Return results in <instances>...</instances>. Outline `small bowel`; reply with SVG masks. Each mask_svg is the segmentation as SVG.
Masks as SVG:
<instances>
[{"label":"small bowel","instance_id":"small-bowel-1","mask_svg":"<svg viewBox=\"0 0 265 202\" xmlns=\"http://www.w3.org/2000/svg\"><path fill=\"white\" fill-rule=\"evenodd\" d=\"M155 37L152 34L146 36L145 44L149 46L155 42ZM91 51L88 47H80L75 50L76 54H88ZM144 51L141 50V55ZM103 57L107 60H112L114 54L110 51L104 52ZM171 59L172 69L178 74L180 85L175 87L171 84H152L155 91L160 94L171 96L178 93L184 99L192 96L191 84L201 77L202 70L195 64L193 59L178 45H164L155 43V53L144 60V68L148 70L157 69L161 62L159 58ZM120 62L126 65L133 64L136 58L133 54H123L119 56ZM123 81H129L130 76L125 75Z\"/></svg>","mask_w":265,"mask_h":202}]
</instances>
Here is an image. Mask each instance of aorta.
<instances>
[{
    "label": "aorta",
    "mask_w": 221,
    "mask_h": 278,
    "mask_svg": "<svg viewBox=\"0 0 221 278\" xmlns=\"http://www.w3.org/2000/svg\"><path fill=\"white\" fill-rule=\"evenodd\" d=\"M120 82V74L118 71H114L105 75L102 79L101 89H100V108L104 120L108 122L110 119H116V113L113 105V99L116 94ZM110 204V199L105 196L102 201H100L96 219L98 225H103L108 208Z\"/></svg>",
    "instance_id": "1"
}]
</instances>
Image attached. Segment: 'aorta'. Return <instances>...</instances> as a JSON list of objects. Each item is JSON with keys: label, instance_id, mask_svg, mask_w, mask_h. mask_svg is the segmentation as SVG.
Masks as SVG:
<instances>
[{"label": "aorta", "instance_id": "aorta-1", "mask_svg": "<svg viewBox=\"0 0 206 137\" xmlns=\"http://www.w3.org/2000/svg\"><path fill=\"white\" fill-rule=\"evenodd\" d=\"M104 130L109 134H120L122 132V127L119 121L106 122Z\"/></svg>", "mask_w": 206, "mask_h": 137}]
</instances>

> [What you will do]:
Output each line of the material exactly, keeping every word as it appears.

> [Answer for this exercise]:
Return results in <instances>...</instances>. Outline `small bowel`; reply with SVG masks. Each mask_svg is the segmentation as SVG.
Masks as SVG:
<instances>
[{"label":"small bowel","instance_id":"small-bowel-1","mask_svg":"<svg viewBox=\"0 0 265 202\" xmlns=\"http://www.w3.org/2000/svg\"><path fill=\"white\" fill-rule=\"evenodd\" d=\"M155 37L152 34L146 36L145 44L149 46L155 42ZM91 51L88 47H80L75 50L76 54H88ZM144 51L141 50V55ZM103 57L107 60H112L114 54L110 51L104 52ZM171 59L172 69L178 74L180 85L175 87L171 84H152L155 91L160 94L171 96L178 93L184 99L192 96L191 84L201 77L202 70L195 64L193 59L178 45H164L155 43V53L144 60V68L148 70L157 69L161 62L159 58ZM120 62L126 65L133 64L136 58L133 54H123L119 56ZM123 81H129L130 76L125 75Z\"/></svg>","mask_w":265,"mask_h":202}]
</instances>
Here is an image. Mask each instance of aorta.
<instances>
[{
    "label": "aorta",
    "mask_w": 221,
    "mask_h": 278,
    "mask_svg": "<svg viewBox=\"0 0 221 278\" xmlns=\"http://www.w3.org/2000/svg\"><path fill=\"white\" fill-rule=\"evenodd\" d=\"M120 82V74L118 71H114L105 75L102 79L101 89H100V108L104 120L108 122L110 119H116V113L113 105V99L116 94ZM110 204V199L105 196L102 201H100L96 219L98 225H103L108 208Z\"/></svg>",
    "instance_id": "1"
}]
</instances>
Image attached. Segment: 'aorta'. Return <instances>...</instances> as a JSON list of objects. Each item is JSON with keys: label, instance_id, mask_svg, mask_w, mask_h. mask_svg is the segmentation as SVG.
Masks as SVG:
<instances>
[{"label": "aorta", "instance_id": "aorta-1", "mask_svg": "<svg viewBox=\"0 0 206 137\" xmlns=\"http://www.w3.org/2000/svg\"><path fill=\"white\" fill-rule=\"evenodd\" d=\"M104 130L109 134H120L122 132V127L119 121L106 122Z\"/></svg>", "mask_w": 206, "mask_h": 137}]
</instances>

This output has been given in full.